**What the task asks**
Reproduce every record below exactly as written, but leave out any pictures.

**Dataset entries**
----------
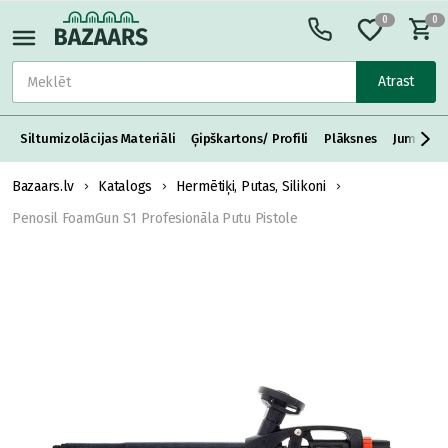
0
0
Atrast
Siltumizolācijas Materiāli
Ģipškartons/ Profili
Plāksnes
Jumta S
Bazaars.lv
Katalogs
Hermētiķi, Putas, Silikoni
Penosil FoamGun S1 Profesionāla Putu Pistole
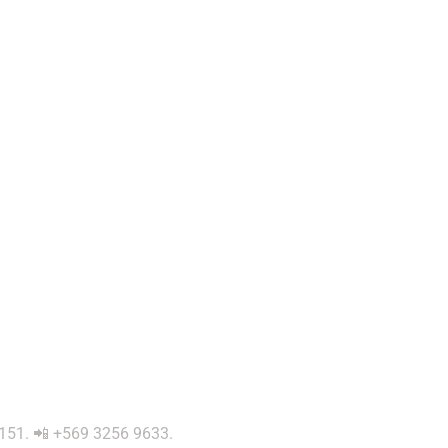
 0151. 📲 +569 3256 9633.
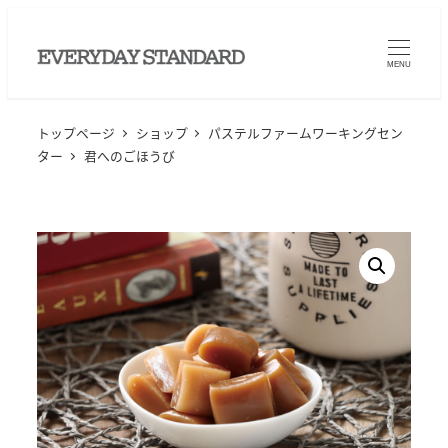
メ
イ
MENU
ン
コ
ン
トップページ
ショップ
パステルファームワーキングセン
ター
君へのごほうび
テ
ン
ツ
へ
移
動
----------
**Response to this task**
0
0
Atrast
Siltumizolācijas Materiāli
Ģipškartons/ Profili
Plāksnes
Jumta S
Bazaars.lv
Katalogs
Hermētiķi, Putas, Silikoni
Penosil FoamGun S1 Profesionāla Putu Pistole
 0151. 📲 +569 3256 9633.
メ
イ
MENU
ン
コ
ン
トップページ
ショップ
パステルファームワーキングセン
ター
君へのごほうび
テ
ン
ツ
へ
移
動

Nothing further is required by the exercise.